The city of San Jacinto is the latest Riverside County location where so-called “yellow fever mosquitoes” are now nesting, county health officials said today.
According to the Department of Environmental Health, a resident brought an Aedes aegypti specimen to vector control officials last week, prompting a wider investigation during which eight more of the pests were trapped,
establishing that they had migrated to the area.
San Jacinto is the 35th California city where the non-native mosquito breed has taken root. Earlier this month, Aedes aegypti were located in Riverside.
The insects are not an inherent threat but can pose a health risk because they’re capable of carrying and transmitting dengue fever, sometimes referred to as yellow fever. Like mosquitoes that transmit West Nile virus,
yellow fever mosquitoes must first feed on a host that’s infected before they can pass on the disease, according to health officials.
The California Department of Public Health has created a map featuring Aedes aegypti hotspots.
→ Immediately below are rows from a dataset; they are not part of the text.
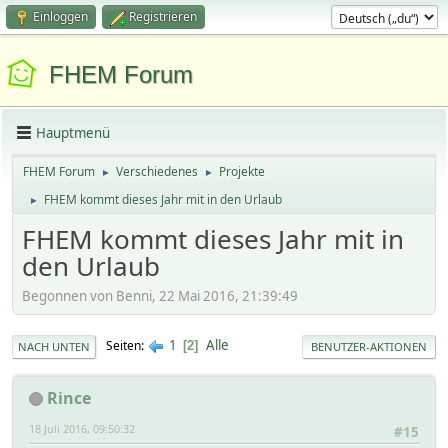
Einloggen
Registrieren
FHEM Forum
Hauptmenü
FHEM Forum
Verschiedenes
Projekte
►
►
FHEM kommt dieses Jahr mit in den Urlaub
►
FHEM kommt dieses Jahr mit in
den Urlaub
Begonnen von Benni, 22 Mai 2016, 21:39:49
1
Alle
Seiten
2
NACH UNTEN
BENUTZER-AKTIONEN
Rince
18 Juli 2016, 09:50:32
#15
Aedes aegypti lay eggs above the water line, using anything from flower pots and bird baths to pet bowls, according to health officials.
“The species’ eggs can survive on surfaces even after water has been drained, so residents should drain all stagnant water and then scrub all items that contained the water,” said county vector control spokeswoman Dotti Merki.
Yellow fever is generally defined by elevated body temperature, severe headaches, eye pain, as well as joint and muscle pain, bleeding from the gums and nose and susceptibility to bruising, according to the U.S. Centers for
Disease Control and Prevention. With proper treatment, fewer than 1 percent of cases are fatal.
County Department of Public Health spokeswoman Barbara Cole told City News Service earlier this month that there have been no cases of locally acquired yellow fever. However, several individuals who traveled abroad returned to the county showing symptoms and were medically treated.
An official with the Corona-based Northwest Mosquito and Vector Control District said mosquito populations typically peak in early fall and plummet as cold weather takes hold.